TASK ITEM
Wherever "Merchant" appears in a line of the listing, report that line.
%%
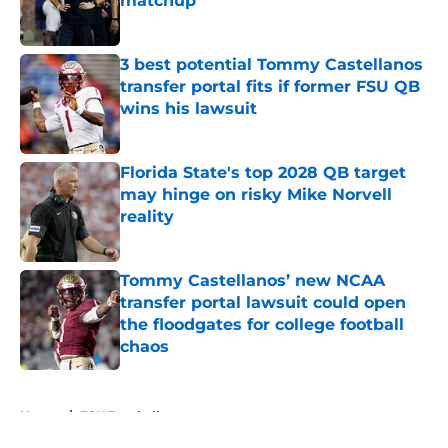
matchup
Published by on Invalid Date
3 best potential Tommy Castellanos
transfer portal fits if former FSU QB
wins his lawsuit
Published by on Invalid Date
Florida State's top 2028 QB target
may hinge on risky Mike Norvell
reality
Published by on Invalid Date
Tommy Castellanos’ new NCAA
transfer portal lawsuit could open
the floodgates for college football
chaos
Published by on Invalid Date
5 related articles loaded
Home
/
FSU Football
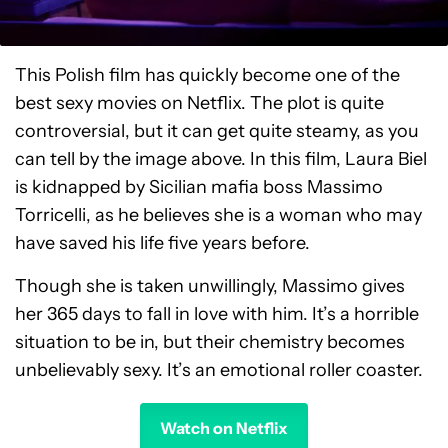
This Polish film has quickly become one of the
best sexy movies on Netflix. The plot is quite
controversial, but it can get quite steamy, as you
can tell by the image above. In this film, Laura Biel
is kidnapped by Sicilian mafia boss Massimo
Torricelli, as he believes she is a woman who may
have saved his life five years before.
Though she is taken unwillingly, Massimo gives
her 365 days to fall in love with him. It’s a horrible
situation to be in, but their chemistry becomes
unbelievably sexy. It’s an emotional roller coaster.
Watch on Netflix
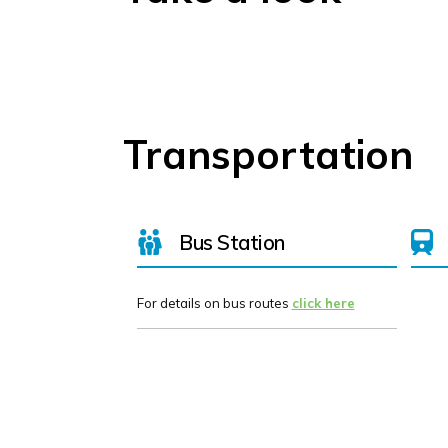
Transportation
Bus Station
For details on bus routes
click here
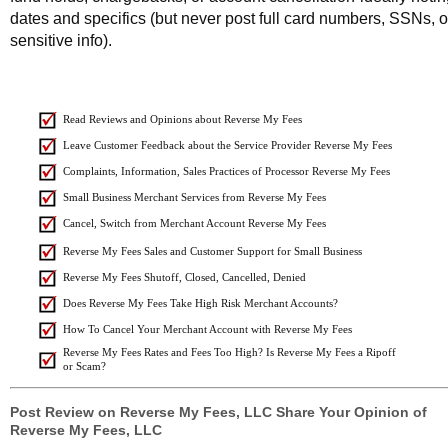
dates and specifics (but never post full card numbers, SSNs, o
sensitive info).
Read Reviews and Opinions about Reverse My Fees
Leave Customer Feedback about the Service Provider Reverse My Fees
Complaints, Information, Sales Practices of Processor Reverse My Fees
Small Business Merchant Services from Reverse My Fees
Cancel, Switch from Merchant Account Reverse My Fees
Reverse My Fees Sales and Customer Support for Small Business
Reverse My Fees Shutoff, Closed, Cancelled, Denied
Does Reverse My Fees Take High Risk Merchant Accounts?
How To Cancel Your Merchant Account with Reverse My Fees
Reverse My Fees Rates and Fees Too High? Is Reverse My Fees a Ripoff
or Scam?
Post Review on Reverse My Fees, LLC Share Your Opinion of
Reverse My Fees, LLC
%%
RESULT OF THE EXERCISE
Small Business Merchant Services from Reverse My Fees
Cancel, Switch from Merchant Account Reverse My Fees
Does Reverse My Fees Take High Risk Merchant Accounts?
How To Cancel Your Merchant Account with Reverse My Fees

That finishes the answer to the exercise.